The US’s counterterrorism activities in Africa have traditionally been a fraction of those in other parts of the world. Even the record number of strikes launched in Somalia this year amounts to less than a quarter of the number to hit Yemen.
But the US’s involvement appears to be gradually deepening, and not just through air strikes.
The US has around 500 soldiers stationed in Somalia, including special forces advisers that accompany Somali troops and Amisom – the African Union mission in Somalia – on operations. On several occasions this year, the US has been compelled to provide them with close air support when they have come under attack from al Shabaab insurgents.
There is also a coordination cell in Mogadishu staffed by American officers who coordinate operations with Somali and Amisom commanders. US drones and jets are based in Djibouti to the north of Somalia, where Africom runs its operations across East Africa.
It is hard to say how extensive the US’s operational activity on the ground is and whether or not it is increasing. Officials won’t say how often US forces have carried out “partnered ground operations” this year, though will confirm US involvement when questioned about individual incidents. In addition to the four partnered ground operations that needed air support, three others have come to light in 2017. Two proved controversial: they caused either American or civilian casualties.
On 25 August 10 civilians were reportedly killed in a US-Somali operation in Bariire, southern Somalia. Villagers had spotted they were under surveillance had told the Somali military that they were civilians and there was no Shabaab there, fearing an assault.
On 5 May a US Navy Seal died in an operation against al Shabaab. The SEALs and their SNA partners were flown in by helicopter, but came under fire “in the early phase of the mission” after landing near an al Shabaab compound, the target of the mission.

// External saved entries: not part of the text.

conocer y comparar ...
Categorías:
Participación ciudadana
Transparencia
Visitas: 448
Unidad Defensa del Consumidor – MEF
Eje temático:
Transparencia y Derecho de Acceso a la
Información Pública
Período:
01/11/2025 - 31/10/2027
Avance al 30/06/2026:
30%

Senior Chief Special Warfare Operator Kyle Milliken was killed in the ambush.
The increased US military activity in Somalia, of course, does not occur in a vacuum – al Shabaab have launched bold and ruthless attacks over the course of the year. 10 of this year’s 29 strikes have been carried out since 14 October when an al Shabaab bomber detonated a truck bomb on at a busy intersection in Mogadishu, killing more than 350 people and wounding as many more.
Somali officials have connected the increase in air attacks with the October suicide bombing, though the US command in Africa would not confirm this.